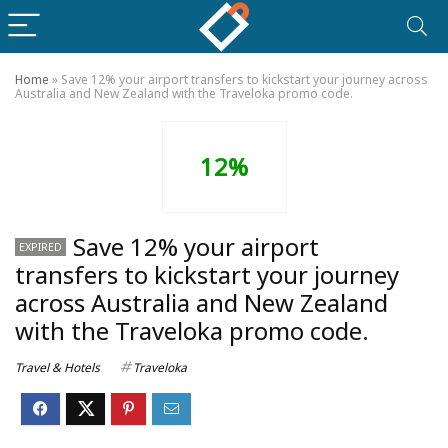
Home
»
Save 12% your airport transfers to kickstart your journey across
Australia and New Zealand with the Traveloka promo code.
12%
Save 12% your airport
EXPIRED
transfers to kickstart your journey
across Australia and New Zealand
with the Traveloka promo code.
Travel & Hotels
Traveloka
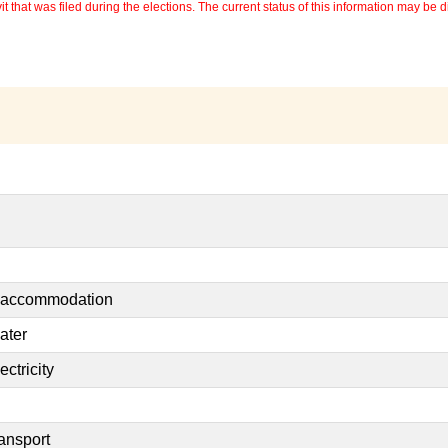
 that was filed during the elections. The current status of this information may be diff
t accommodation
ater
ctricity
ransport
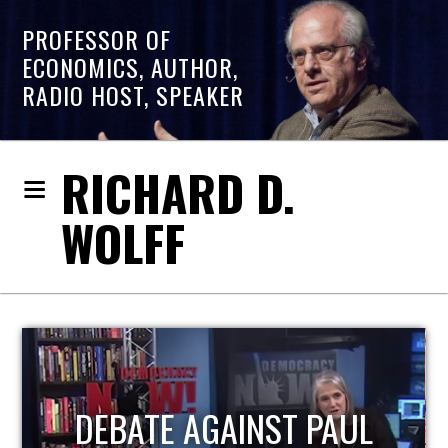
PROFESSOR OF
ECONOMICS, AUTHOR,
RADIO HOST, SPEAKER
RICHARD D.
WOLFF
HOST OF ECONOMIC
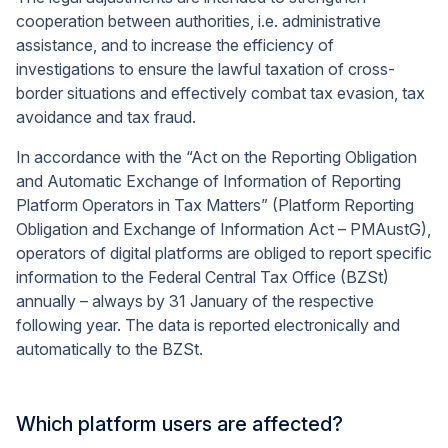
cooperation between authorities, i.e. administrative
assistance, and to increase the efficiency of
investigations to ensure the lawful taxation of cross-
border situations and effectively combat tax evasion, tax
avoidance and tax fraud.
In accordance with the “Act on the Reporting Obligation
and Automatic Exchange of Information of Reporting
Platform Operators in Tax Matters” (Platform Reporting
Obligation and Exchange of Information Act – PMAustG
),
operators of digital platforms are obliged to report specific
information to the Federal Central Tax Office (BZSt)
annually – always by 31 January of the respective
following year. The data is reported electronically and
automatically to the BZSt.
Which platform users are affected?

══════

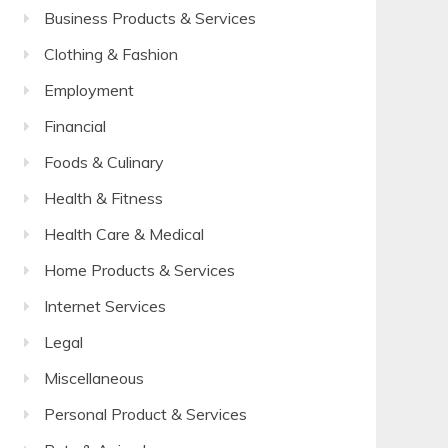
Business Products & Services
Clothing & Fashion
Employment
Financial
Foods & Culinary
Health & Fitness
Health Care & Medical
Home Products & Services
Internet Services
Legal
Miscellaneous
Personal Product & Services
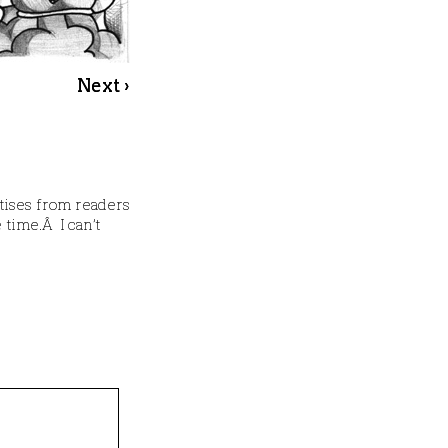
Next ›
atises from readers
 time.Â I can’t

══════

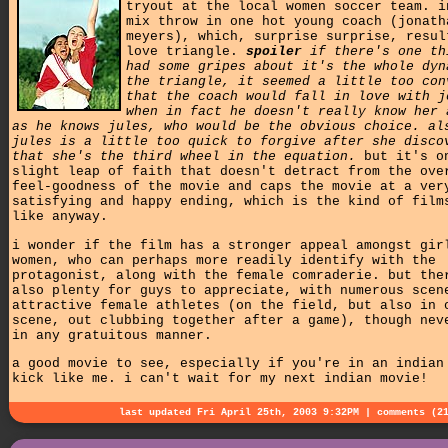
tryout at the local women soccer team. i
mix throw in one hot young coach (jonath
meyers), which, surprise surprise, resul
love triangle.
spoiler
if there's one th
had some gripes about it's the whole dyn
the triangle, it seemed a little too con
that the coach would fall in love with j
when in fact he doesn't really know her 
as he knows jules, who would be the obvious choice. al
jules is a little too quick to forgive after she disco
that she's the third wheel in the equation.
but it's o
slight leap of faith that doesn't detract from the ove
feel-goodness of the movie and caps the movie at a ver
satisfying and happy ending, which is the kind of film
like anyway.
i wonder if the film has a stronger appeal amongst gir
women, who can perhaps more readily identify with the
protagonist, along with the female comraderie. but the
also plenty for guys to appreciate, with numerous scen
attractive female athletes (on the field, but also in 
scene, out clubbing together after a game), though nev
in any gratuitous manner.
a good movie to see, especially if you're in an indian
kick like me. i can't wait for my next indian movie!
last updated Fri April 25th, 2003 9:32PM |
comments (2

══════

◆ WHAT YOU WILL DO: Return a word-for-word copy of the lines above from the one holding "that she's the third wheel in the equation." through the one holding "comments (2", with both of them included and nothing besides.

◆ PROBLEM SOLUTION:
that she's the third wheel in the equation.
but it's o
slight leap of faith that doesn't detract from the ove
feel-goodness of the movie and caps the movie at a ver
satisfying and happy ending, which is the kind of film
like anyway.
i wonder if the film has a stronger appeal amongst gir
women, who can perhaps more readily identify with the
protagonist, along with the female comraderie. but the
also plenty for guys to appreciate, with numerous scen
attractive female athletes (on the field, but also in 
scene, out clubbing together after a game), though nev
in any gratuitous manner.
a good movie to see, especially if you're in an indian
kick like me. i can't wait for my next indian movie!
last updated Fri April 25th, 2003 9:32PM |
comments (2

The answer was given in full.